The good news on this front is that the motor fuel tax revenue declines appear to be mostly temporary. As Michigan transitions back to a version of “normal”, travel patterns have as well. Looking specifically at motor fuel tax collections for May, collections in 2021 ($110 million) are much closer to pre-COVID collections from 2019 ($113 million) than they are to COVID-impacted collections in 2020 ($64 million).
Motor Fuel Tax Revenues and Inflation: What Happens Next January?

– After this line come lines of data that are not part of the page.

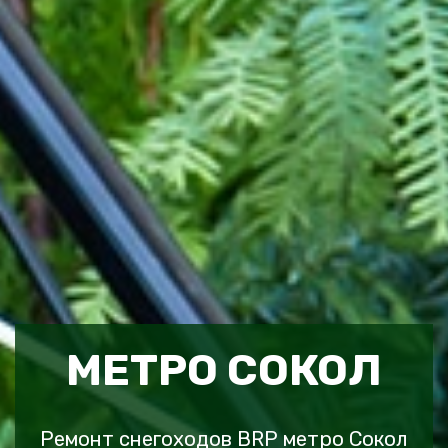
МЕТРО СОКОЛ
Ремонт снегоходов BRP метро Сокол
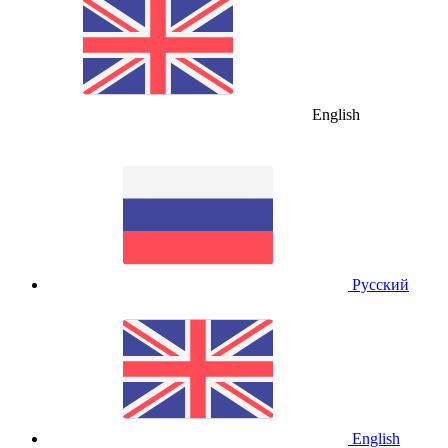
English
Русский
English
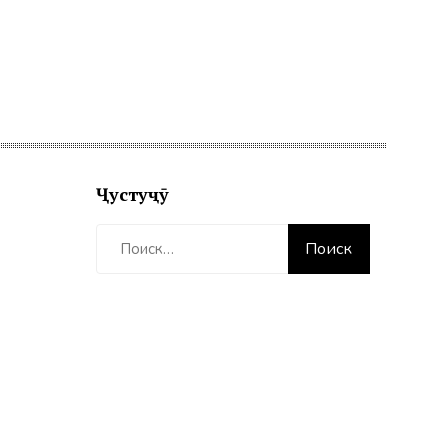
Ҷустуҷӯ
Найти:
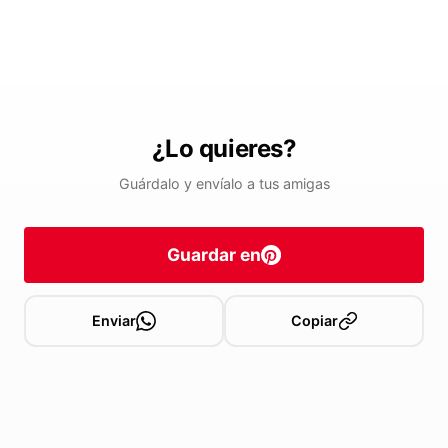
¿Lo quieres?
Guárdalo y envíalo a tus amigas
Guardar en
Enviar
Copiar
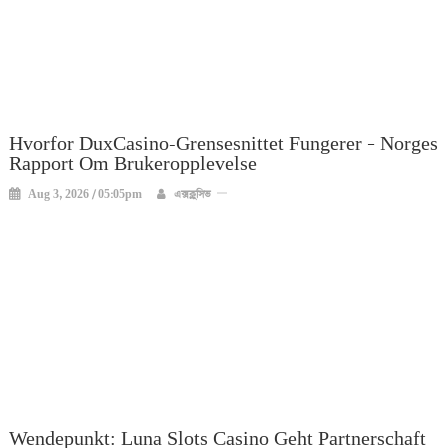
Hvorfor DuxCasino-Grensesnittet Fungerer – Norges
Rapport Om Brukeropplevelse
Aug 3, 2026 / 05:05pm
এক্সক্লুসিভ
Wendepunkt: Luna Slots Casino Geht Partnerschaft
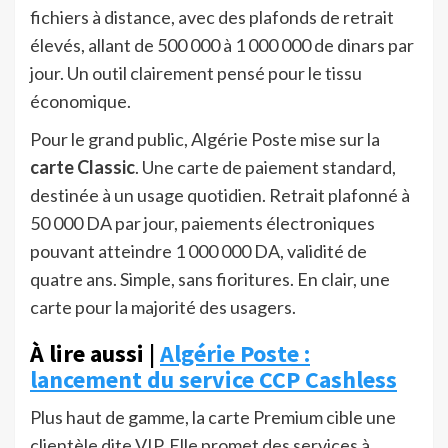
fichiers à distance, avec des plafonds de retrait
élevés, allant de 500 000 à 1 000 000 de dinars par
jour. Un outil clairement pensé pour le tissu
économique.
Pour le grand public, Algérie Poste mise sur la
carte Classic
. Une carte de paiement standard,
destinée à un usage quotidien. Retrait plafonné à
50 000 DA par jour, paiements électroniques
pouvant atteindre 1 000 000 DA, validité de
quatre ans. Simple, sans fioritures. En clair, une
carte pour la majorité des usagers.
À lire aussi |
Algérie Poste :
lancement du service CCP Cashless
Plus haut de gamme, la carte Premium cible une
clientèle dite VIP. Elle promet des services à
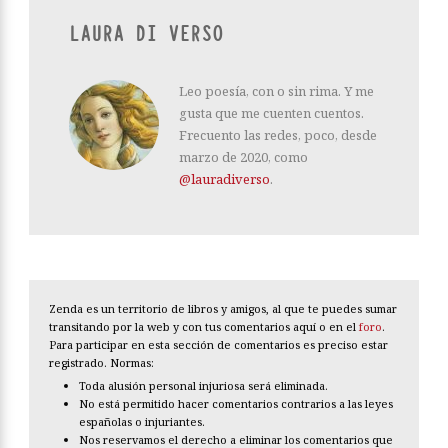
LAURA DI VERSO
Leo poesía, con o sin rima. Y me
gusta que me cuenten cuentos.
Frecuento las redes, poco, desde
marzo de 2020, como
@lauradiverso
.
Zenda es un territorio de libros y amigos, al que te puedes sumar
transitando por la web y con tus comentarios aquí o en el
foro
.
Para participar en esta sección de comentarios es preciso estar
registrado. Normas:
Toda alusión personal injuriosa será eliminada.
No está permitido hacer comentarios contrarios a las leyes
españolas o injuriantes.
Nos reservamos el derecho a eliminar los comentarios que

In an ironic twist, road revenues next year may actually see an additional boost from another lingering economic impact of the COVID-19 pandemic: inflation. A combination of supply chain hitches, pent-up consumer demand, the economic impact of multiple rounds of federal stimulus, and tight labor markets have resulted in a recent spike in prices for consumer goods across the country. Between March and June alone, the U.S Consumer Price Index for all urban consumers (CPI-U) has jumped by just under 2.6 percent. This three-month spike by itself is greater than the full-year inflation rate for any year since 2011.
While concerns grow regarding whether inflation may be a signal of an overheating economy, that same rise in prices will bring an increase in road revenues starting next January. How? The 2015 road funding package did more than just increase the motor fuel tax rate and dedicate a portion of income tax revenue to roads. Lawmakers included a new annual inflationary adjustment to the tax rate starting in January 2022. The adjustment is pegged to the national inflation rate as measured by the CPI-U. Each year, the motor fuel tax rate will rise by the percent growth in the average CPI-U across the two previously completed state fiscal years – with the overall adjustment capped at five percent. That means the initial tax rate adjustment next January will be based on CPI-U inflation between fiscal years 2020 and 2021.

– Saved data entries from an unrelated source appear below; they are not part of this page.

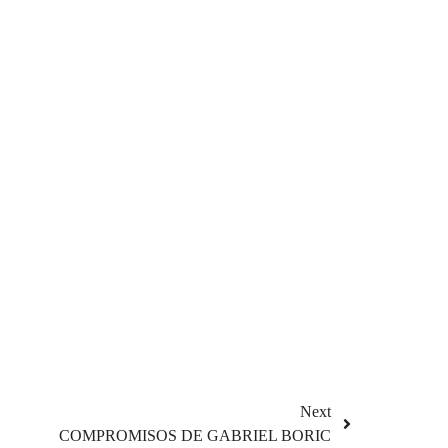
Next
COMPROMISOS DE GABRIEL BORIC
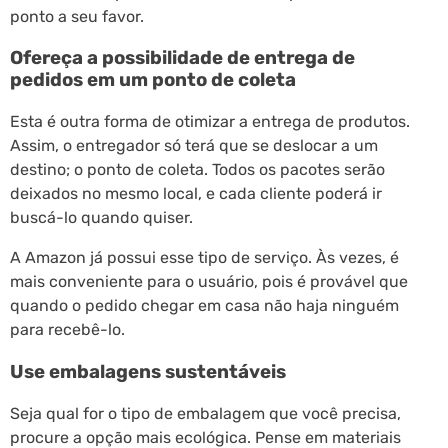
ponto a seu favor.
Ofereça a possibilidade de entrega de
pedidos em um ponto de coleta
Esta é outra forma de otimizar a entrega de produtos.
Assim, o entregador só terá que se deslocar a um
destino; o ponto de coleta. Todos os pacotes serão
deixados no mesmo local, e cada cliente poderá ir
buscá-lo quando quiser.
A Amazon já possui esse tipo de serviço. Às vezes, é
mais conveniente para o usuário, pois é provável que
quando o pedido chegar em casa não haja ninguém
para recebê-lo.
Use embalagens sustentáveis
Seja qual for o tipo de embalagem que você precisa,
procure a opção mais ecológica. Pense em materiais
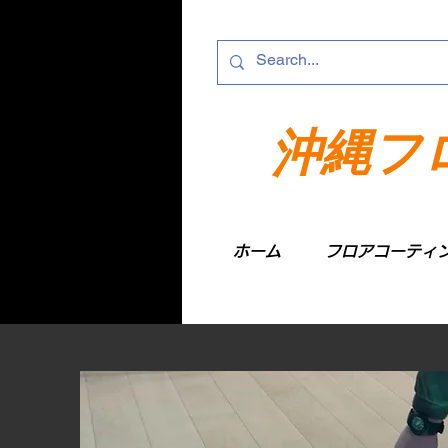
沖縄フ
ホーム
フロアコーティ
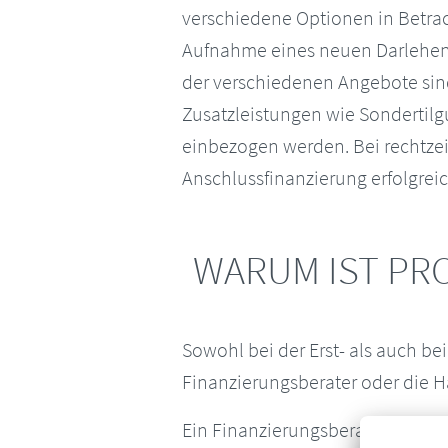
verschiedene Optionen in Betrach
Aufnahme eines neuen Darlehens
der verschiedenen Angebote sin
Zusatzleistungen wie Sondertilg
einbezogen werden. Bei rechtzei
Anschlussfinanzierung erfolgreich
WARUM IST PR
Sowohl bei der Erst- als auch b
Finanzierungsberater oder die H
Ein Finanzierungsberater verfüg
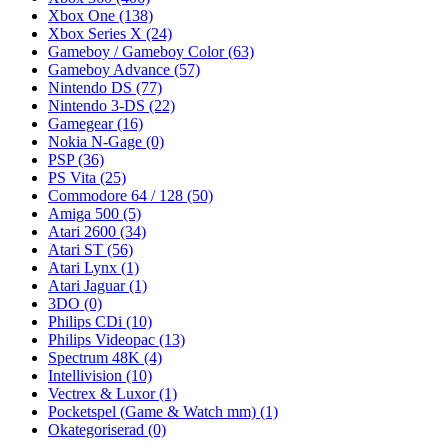
Xbox One
(138)
Xbox Series X
(24)
Gameboy / Gameboy Color
(63)
Gameboy Advance
(57)
Nintendo DS
(77)
Nintendo 3-DS
(22)
Gamegear
(16)
Nokia N-Gage
(0)
PSP
(36)
PS Vita
(25)
Commodore 64 / 128
(50)
Amiga 500
(5)
Atari 2600
(34)
Atari ST
(56)
Atari Lynx
(1)
Atari Jaguar
(1)
3DO
(0)
Philips CDi
(10)
Philips Videopac
(13)
Spectrum 48K
(4)
Intellivision
(10)
Vectrex & Luxor
(1)
Pocketspel (Game & Watch mm)
(1)
Okategoriserad
(0)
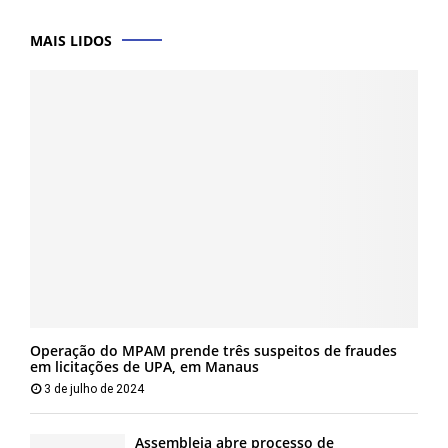
MAIS LIDOS
Operação do MPAM prende três suspeitos de fraudes
em licitações de UPA, em Manaus
3 de julho de 2024
Assembleia abre processo de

For the last decade, CPI fiscal year inflation rates have averaged a fairly modest 1.7 percent. Before the recent price spike, it would have been reasonable to assume something similar for FY2021. Adjusting the current 26.3 cents per gallon motor fuel tax rate by 1.7 percent increases the rate by 0.4 cents to 26.7 cents per gallon. That would be expected to generate somewhere around $20 million in additional transportation revenue.

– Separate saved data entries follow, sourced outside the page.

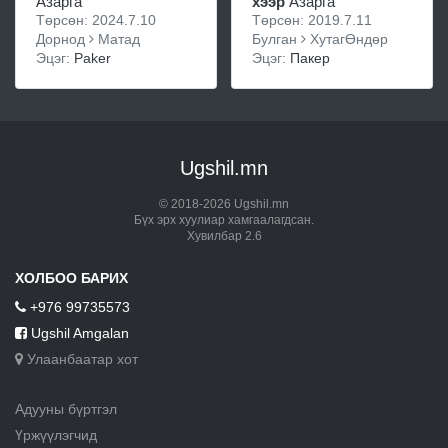
Азарга
хээр
Азарга
Төрсөн: 2024.7.10
Төрсөн: 2019.7.11
Дорнод
Матад
Булган
ХутагӨндөр
Эцэг:
Paker
Эцэг:
Пакер
Ugshil.mn
© 2018-2026 Ugshil.mn
Бүх эрх хуулиар хамгаалагдсан.
Хувилбар 2.6
ХОЛБОО БАРИХ
+976 99735573
Ugshil Amgalan
Улаанбаатар хот
Адууны бүртгэл
Үржүүлэгчид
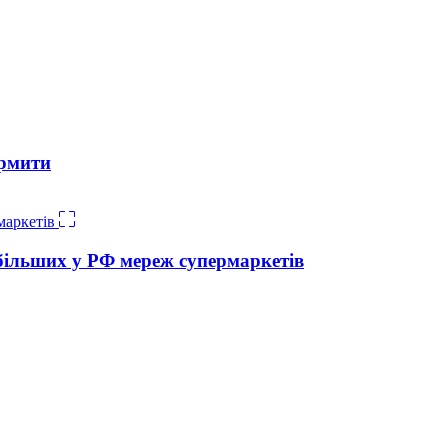
ормити
йбільших у РФ мереж супермаркетів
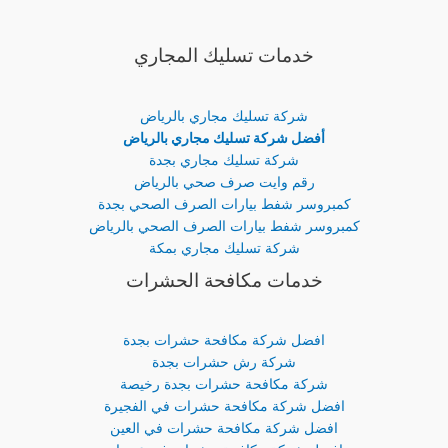
خدمات تسليك المجاري
شركة تسليك مجاري بالرياض
أفضل شركة تسليك مجاري بالرياض
شركة تسليك مجاري بجدة
رقم وايت صرف صحي بالرياض
كمبروسر شفط بيارات الصرف الصحي بجدة
كمبروسر شفط بيارات الصرف الصحي بالرياض
شركة تسليك مجاري بمكة
خدمات مكافحة الحشرات
افضل شركة مكافحة حشرات بجدة
شركة رش حشرات بجدة
شركة مكافحة حشرات بجدة رخيصة
افضل شركة مكافحة حشرات في الفجيرة
افضل شركة مكافحة حشرات في العين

Now, however, it appears we are on a different path for the inflation calculation as a result of the COVID-influenced price spikes. Only three months – and thus three CPI data points – remain in FY2021. Even if consumer prices stabilize and we experience no further increase in the CPI-U for July, August, and September, the FY2021 CPI inflation rate would end up just above 3.1 percent. Conversely, if consumer prices in July, August, and September continue to rise at a rate similar to the last three months, FY2021 inflation could jump as high as 3.5 percent.
In the end, it seems very likely the motor fuel tax rate will jump by either 0.8 or 0.9 cents per gallon next January when the initial inflationary adjustment is implemented; that’s double the amount that seemed likely just a few months ago. That translates to around $45-50 million in additional transportation funding per year.
To be sure, there are many reasons to be concerned about growing inflation; and an extra $50 million will not be sufficient by itself to fix all the damn roads. But following a difficult 2020, the outlook for transportation infrastructure funding is looking at least a little better for 2022 and beyond.